In July, the European Commission proposed suspending Israel's participation in Horizon Europe, the EU's flagship innovation program, cutting off access to vital grants in areas such as AI and cybersecurity. In August, Norway's sovereign wealth fund reduced its holdings in Israeli-listed companies, dropping from 61 firms to 38 within weeks. The fund currently holds about $1.86 billion in Israeli assets but has warned of further reductions.
For Israel, India's willingness to guarantee investment protections offers a stabilizing partnership. For New Delhi, it provides an avenue to anchor ties with a crucial regional partner while signaling its ambitions for broader connectivity.
India's Broader Regional Connectivity Push
India has been expanding bilateral agreements with key players tied to IMEC. The corridor envisions a rail-and-sea network stretching from Indian ports to Europe through Gulf and Israeli infrastructure, offering an alternative to China's Belt and Road Initiative.
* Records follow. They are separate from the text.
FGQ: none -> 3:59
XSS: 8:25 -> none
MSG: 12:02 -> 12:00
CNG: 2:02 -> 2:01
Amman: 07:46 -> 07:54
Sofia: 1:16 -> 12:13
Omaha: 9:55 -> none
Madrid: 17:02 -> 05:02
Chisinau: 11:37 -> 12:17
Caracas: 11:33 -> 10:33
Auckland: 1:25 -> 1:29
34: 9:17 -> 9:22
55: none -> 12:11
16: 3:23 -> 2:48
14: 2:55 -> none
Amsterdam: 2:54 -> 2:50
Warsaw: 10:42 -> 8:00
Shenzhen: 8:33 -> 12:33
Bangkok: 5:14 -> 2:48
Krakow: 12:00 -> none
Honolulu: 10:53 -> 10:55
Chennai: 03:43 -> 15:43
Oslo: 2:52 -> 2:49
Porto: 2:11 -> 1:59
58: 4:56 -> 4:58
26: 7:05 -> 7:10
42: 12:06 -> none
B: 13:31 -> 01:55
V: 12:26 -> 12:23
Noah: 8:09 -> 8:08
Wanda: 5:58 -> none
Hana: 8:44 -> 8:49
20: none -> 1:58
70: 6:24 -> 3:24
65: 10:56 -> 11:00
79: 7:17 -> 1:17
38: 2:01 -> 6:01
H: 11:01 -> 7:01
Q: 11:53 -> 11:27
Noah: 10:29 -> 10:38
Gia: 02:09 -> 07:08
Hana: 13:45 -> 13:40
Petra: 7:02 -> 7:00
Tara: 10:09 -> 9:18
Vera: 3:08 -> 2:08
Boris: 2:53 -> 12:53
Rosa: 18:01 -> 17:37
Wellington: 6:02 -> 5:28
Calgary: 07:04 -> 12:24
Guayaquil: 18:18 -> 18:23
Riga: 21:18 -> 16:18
But IMEC's momentum faltered after the October 7 Hamas attack and the subsequent Gaza conflict, which derailed progress on Saudi-Israeli normalization, seen as central to the corridor's railway link. Despite bipartisan backing in Washington, political sensitivities across the Arab world have left regional integration frozen.
Yet India has steadily built out its bilateral framework with corridor stakeholders. It signed a bilateral investment treaty with the UAE in 2024, and Prime Minister Narendra Modi's April 2025 visit to Saudi Arabia expanded cooperation across energy, defense, and cultural sectors. This week's Israel agreement mirrors that pattern, suggesting that India is quietly keeping IMEC's foundation alive through incremental steps, even if the larger political framework remains uncertain.
India and Israel's partnership is already well established in defense, technology, and agriculture. Now, the treaty provides fresh momentum to the economic side of the relationship, with an eye toward regional infrastructure links that may one day revive the corridor concept.
Whether IMEC is ultimately realized in its original design is unclear. But the India-Israel bilateral deal highlights how the logic of economic integration is advancing, even as political obstacles linger. In this sense, the treaty is less about the immediate trade numbers, which remain modest at $800 million in investments and $4 billion in trade, and more about the groundwork it lays for a wider regional future.